(Stored entries)
'''

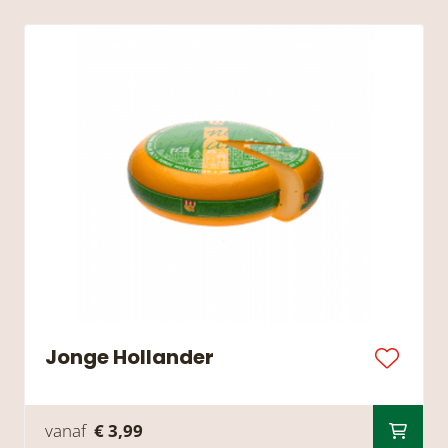
Jonge Hollander
vanaf
€ 3,99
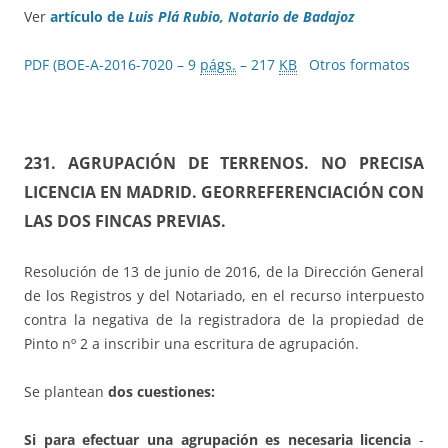
Ver
artículo de
Luis Plá Rubio,
Notario de Badajoz
PDF (BOE-A-2016-7020 – 9
págs.
– 217
KB
Otros formatos
231. AGRUPACIÓN DE TERRENOS. NO PRECISA
LICENCIA EN MADRID. GEORREFERENCIACIÓN CON
LAS DOS FINCAS PREVIAS.
Resolución de 13 de junio de 2016, de la Dirección General
de los Registros y del Notariado, en el recurso interpuesto
contra la negativa de la registradora de la propiedad de
Pinto nº 2 a inscribir una escritura de agrupación.
Se plantean
dos cuestiones:
Si para efectuar una agrupación es necesaria licencia
-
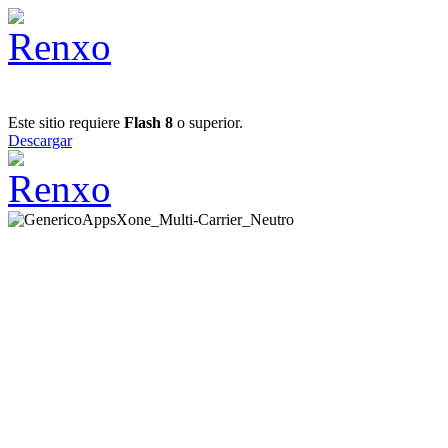
Este sitio requiere
Flash 8
o superior.
Descargar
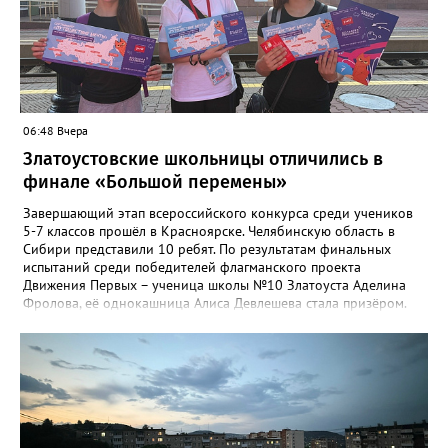
компании – в диапазоне от «Безусловно хорошо» до
«Безусловно плохо». «Опрос займет всего пару минут, но ваши
ответы помогут обратить внимание на темы, которые
действительно важны для людей», - утверждают в
министерстве.
06:48 Вчера
Златоустовские школьницы отличились в
финале «Большой перемены»
Завершающий этап всероссийского конкурса среди учеников
5-7 классов прошёл в Красноярске. Челябинскую область в
Сибири представили 10 ребят. По результатам финальных
испытаний среди победителей флагманского проекта
Движения Первых – ученица школы №10 Златоуста Аделина
Фролова, её однокашница Алиса Девлешева стала призёром.
«Церемония закрытия финала прошла в Сибирском
федеральном университете с участием Президента Российской
Федерации Владимира Путина, который поздравил участников
с успешным завершением конкурса и отметил значимость
проекта для развития талантливой молодёжи», - сообщили в
Движении Первых Златоуста. Победителей Всероссийского
конкурса «Большая перемена» ждёт многодневное
«Путешествие мечты» на специальном поезде РЖД по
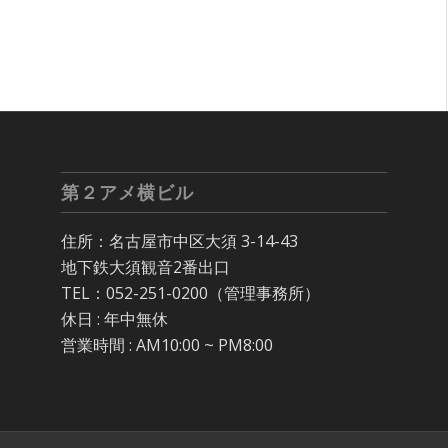
第２アメ横ビル
住所：名古屋市中区大須 3-14-43
地下鉄大須観音2番出口
TEL：052-251-0200（管理事務所）
休日 : 年中無休
営業時間 : AM10:00 ~ PM8:00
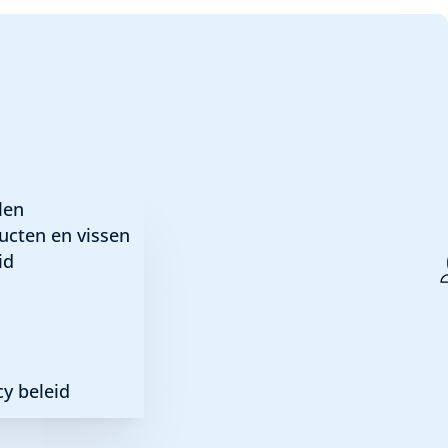
len
ucten en vissen
id
y beleid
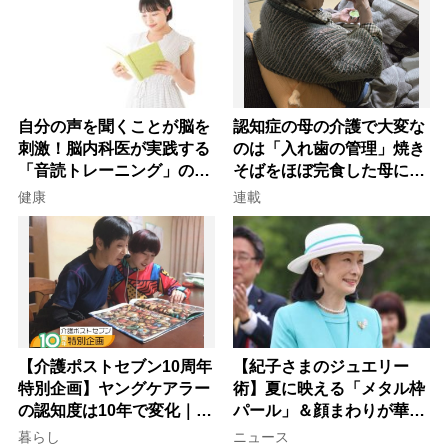
自分の声を聞くことが脳を
認知症の母の介護で大変な
刺激！脳内科医が実践する
のは「入れ歯の管理」焼き
「音読トレーニング」の極
そばをほぼ完食した母に息
意
子が血の気が引いた理由
健康
連載
【介護ポストセブン10周年
【紀子さまのジュエリー
特別企画】ヤングケアラー
術】夏に映える「メタル枠
の認知度は10年で変化｜流
パール」＆顔まわりが華や
行語大賞にノミネート、法
ぐ「揺れる一粒」の使い分
暮らし
ニュース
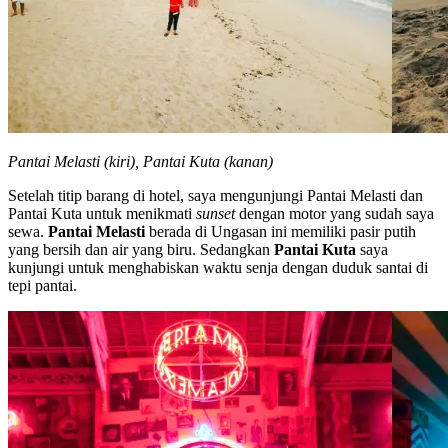
Pantai Melasti (kiri), Pantai Kuta (kanan)
Setelah titip barang di hotel, saya mengunjungi Pantai Melasti dan
Pantai Kuta untuk menikmati
sunset
dengan motor yang sudah saya
sewa.
Pantai Melasti
berada di Ungasan ini memiliki pasir putih
yang bersih dan air yang biru. Sedangkan
Pantai Kuta
saya
kunjungi untuk menghabiskan waktu senja dengan duduk santai di
tepi pantai.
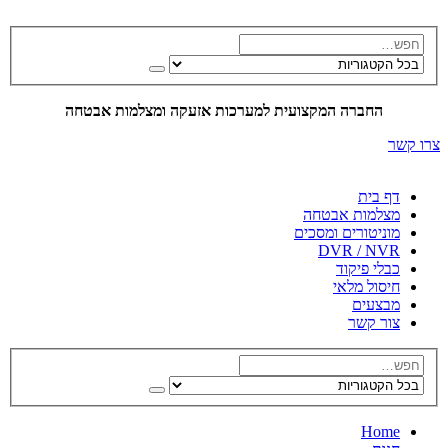
החברה המקצועית למערכות אזעקה ומצלמות אבטחה
צרו קשר
דף בית
מצלמות אבטחה
מוניטורים ומסכים
DVR / NVR
כבלי פיקוד
חיסול מלאי
מבצעים
צור קשר
Home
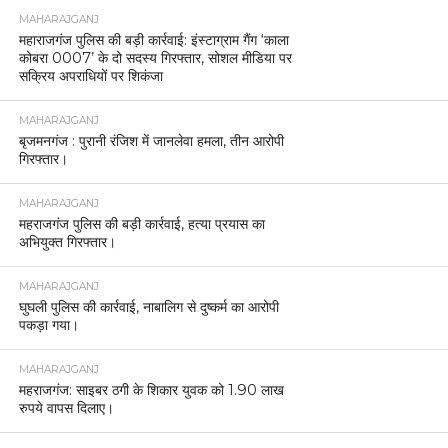
MAHARAJGANJ
महाराजगंज पुलिस की बड़ी कार्रवाई: इंस्टाग्राम गैंग ‘काला
कोबरा 0007’ के दो सदस्य गिरफ्तार, सोशल मीडिया पर
सक्रिय अपराधियों पर शिकंजा
MAHARAJGANJ
बृजमनगंज : पुरानी रंजिश में जानलेवा हमला, तीन आरोपी
गिरफ्तार।
MAHARAJGANJ
महराजगंज पुलिस की बड़ी कार्रवाई, हत्या प्रयास का
अभियुक्त गिरफ्तार।
MAHARAJGANJ
घुघली पुलिस की कार्रवाई, नाबालिग से दुष्कर्म का आरोपी
पकड़ा गया।
MAHARAJGANJ
महराजगंज: साइबर ठगी के शिकार युवक को 1.90 लाख
रुपये वापस दिलाए।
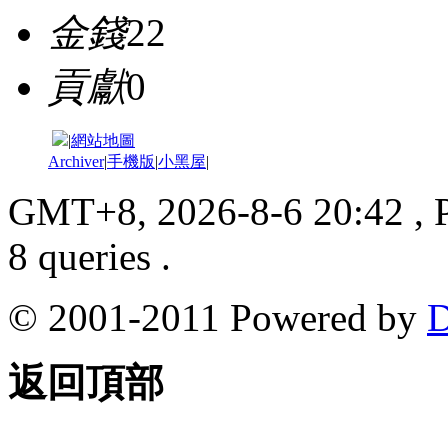
金錢
22
貢獻
0
|
網站地圖
Archiver
|
手機版
|
小黑屋
|
GMT+8, 2026-8-6 20:42
, 
8 queries .
© 2001-2011 Powered by
D
返回頂部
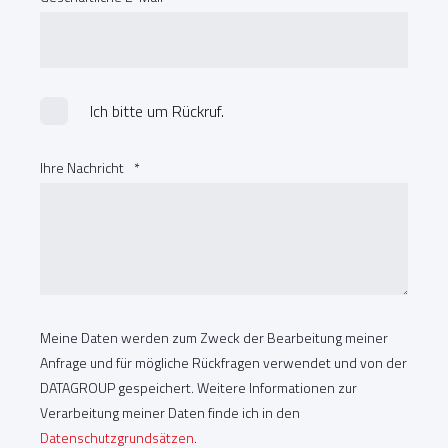
Ich bitte um Rückruf.
Ihre Nachricht
*
Meine Daten werden zum Zweck der Bearbeitung meiner
Anfrage und für mögliche Rückfragen verwendet und von der
DATAGROUP gespeichert. Weitere Informationen zur
Verarbeitung meiner Daten finde ich in den
Datenschutzgrundsätzen
.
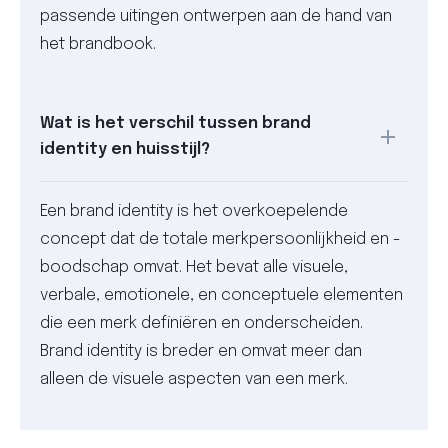
passende uitingen ontwerpen aan de hand van
het brandbook.
Wat is het verschil tussen brand
identity en huisstijl?
Een brand identity is het overkoepelende
concept dat de totale merkpersoonlijkheid en -
boodschap omvat. Het bevat alle visuele,
verbale, emotionele, en conceptuele elementen
die een merk definiëren en onderscheiden.
Brand identity is breder en omvat meer dan
alleen de visuele aspecten van een merk.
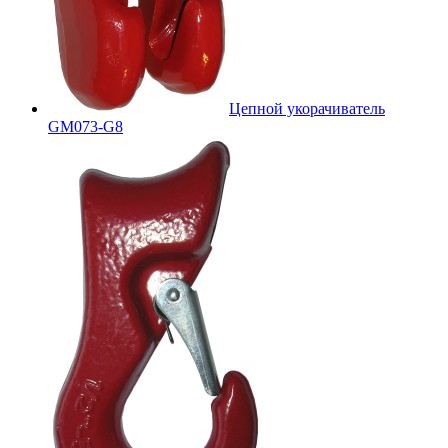
Цепной укорачиватель
GM073-G8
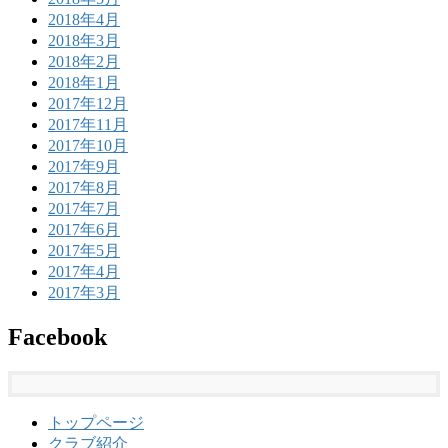
2018年4月
2018年3月
2018年2月
2018年1月
2017年12月
2017年11月
2017年10月
2017年9月
2017年8月
2017年7月
2017年6月
2017年5月
2017年4月
2017年3月
Facebook
トップページ
クラブ紹介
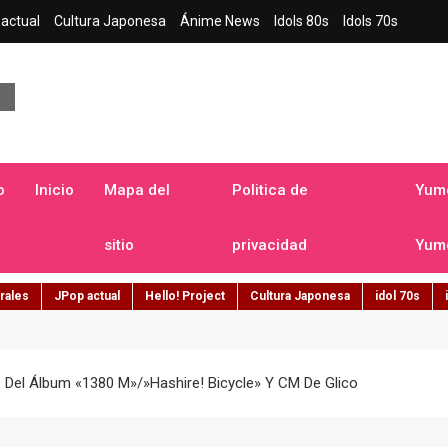
actual
Cultura Japonesa
Ánime News
Idols 80s
Idols 70s
a japonesa en español
o
Inicio
Mapa del
Politica de
Yume
sitio
privacidad
Yume
rales
JPop actual
Hello! Project
Cultura Japonesa
idol 70s
 Del Álbum «1380 M»/»Hashire! Bicycle» Y CM De Glico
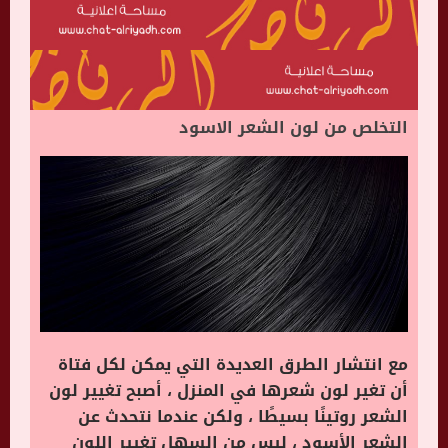
التخلص من لون الشعر الاسود
مع انتشار الطرق العديدة التي يمكن لكل فتاة
أن تغير لون شعرها في المنزل ، أصبح تغيير لون
الشعر روتينًا بسيطًا ، ولكن عندما نتحدث عن
الشعر الأسود ، ليس من السهل تغيير اللون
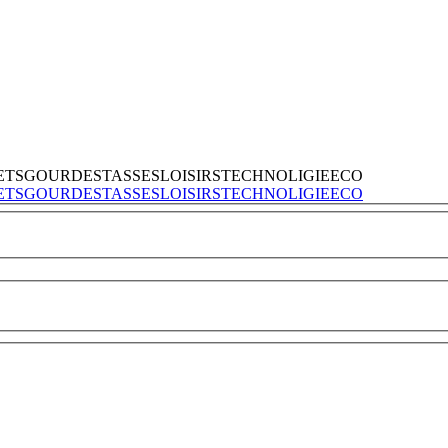
ETS
GOURDES
TASSES
LOISIRS
TECHNOLIGIE
ECO
ETS
GOURDES
TASSES
LOISIRS
TECHNOLIGIE
ECO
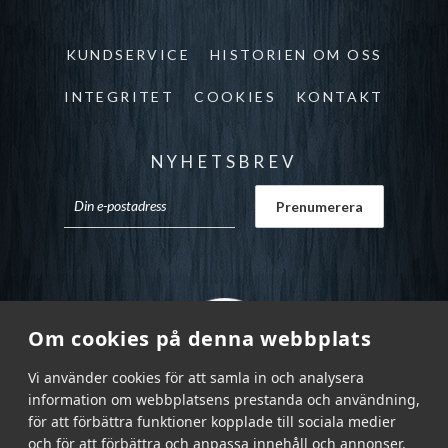
KUNDSERVICE
HISTORIEN OM OSS
INTEGRITET
COOKIES
KONTAKT
NYHETSBREV
Om cookies på denna webbplats
Vi använder cookies för att samla in och analysera
information om webbplatsens prestanda och användning,
för att förbättra funktioner kopplade till sociala medier
och för att förbättra och anpassa innehåll och annonser.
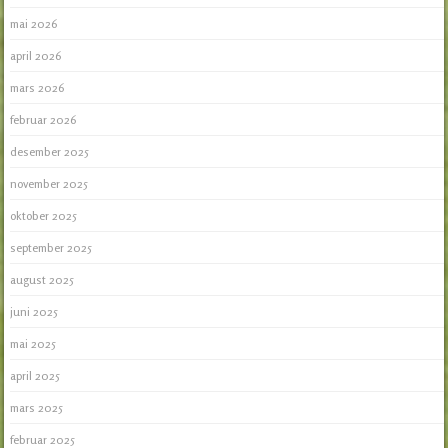
mai 2026
april 2026
mars 2026
februar 2026
desember 2025
november 2025
oktober 2025
september 2025
august 2025
juni 2025
mai 2025
april 2025
mars 2025
februar 2025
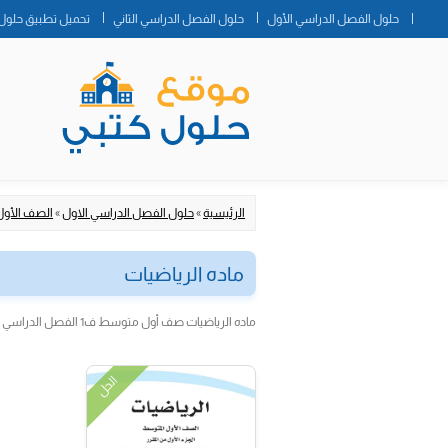
حلول الفصل الدراسي الأول
حلول الفصل الدراسي الثاني
تحميل تطبيق حلول 
الرئيسية
»
حلول الفصل الدراسي الاول
»
الصف الأو
ماده الرياضيات
ماده الرياضيات صف أول متوسط ف1 الفصل الدراسي الأول
الحل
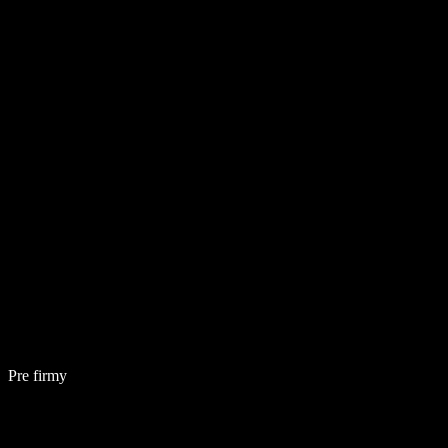
Pre firmy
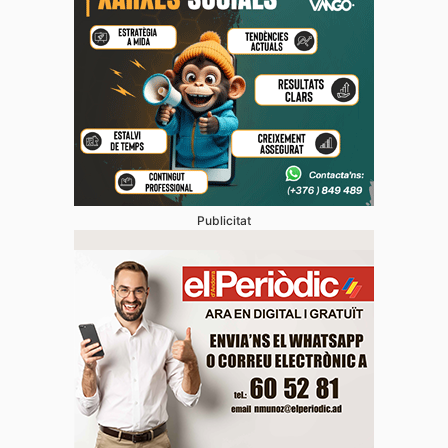
Publicitat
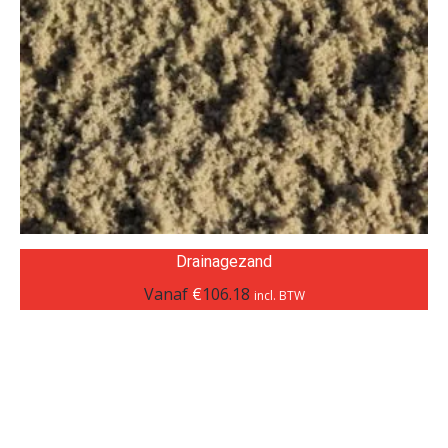
Drainagezand
Vanaf
€
106.18
incl. BTW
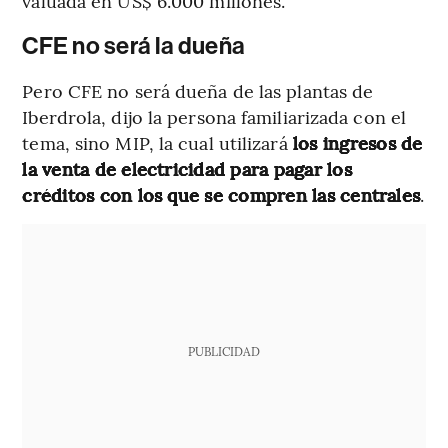
valuada en US$ 6.000 millones.
CFE no será la dueña
Pero CFE no será dueña de las plantas de
Iberdrola, dijo la persona familiarizada con el
tema, sino MIP, la cual utilizará
los ingresos de
la venta de electricidad para pagar los
créditos con los que se compren las centrales
.
PUBLICIDAD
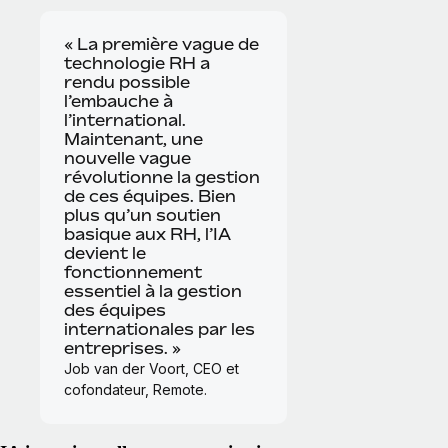
« La première vague de
technologie RH a
rendu possible
l’embauche à
l’international.
Maintenant, une
nouvelle vague
révolutionne la gestion
de ces équipes. Bien
plus qu’un soutien
basique aux RH, l’IA
devient le
fonctionnement
essentiel à la gestion
des équipes
internationales par les
entreprises. »
Job van der Voort, CEO et
cofondateur, Remote.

'''

◆ Exercise directions ◆
The answer must be an exact copy of the lines from the one with "september 2025" through the final line above, both ends included, and nothing else; pictures stay out.

◆ Response ◆
september 2025
august 2025
juni 2025
mai 2025
april 2025
mars 2025
februar 2025
حلول الفصل الدراسي الأول
حلول الفصل الدراسي الثاني
تحميل تطبيق حلول 
الرئيسية
»
حلول الفصل الدراسي الاول
»
الصف الأو
ماده الرياضيات
ماده الرياضيات صف أول متوسط ف1 الفصل الدراسي الأول
الحل
Pre firmy
Publicitat
Drainagezand
Vanaf
€
106.18
incl. BTW
valuada en US$ 6.000 millones.
CFE no será la dueña
Pero CFE no será dueña de las plantas de
Iberdrola, dijo la persona familiarizada con el
tema, sino MIP, la cual utilizará
los ingresos de
la venta de electricidad para pagar los
créditos con los que se compren las centrales
.
PUBLICIDAD
« La première vague de
technologie RH a
rendu possible
l’embauche à
l’international.
Maintenant, une
nouvelle vague
révolutionne la gestion
de ces équipes. Bien
plus qu’un soutien
basique aux RH, l’IA
devient le
fonctionnement
essentiel à la gestion
des équipes
internationales par les
entreprises. »
Job van der Voort, CEO et
cofondateur, Remote.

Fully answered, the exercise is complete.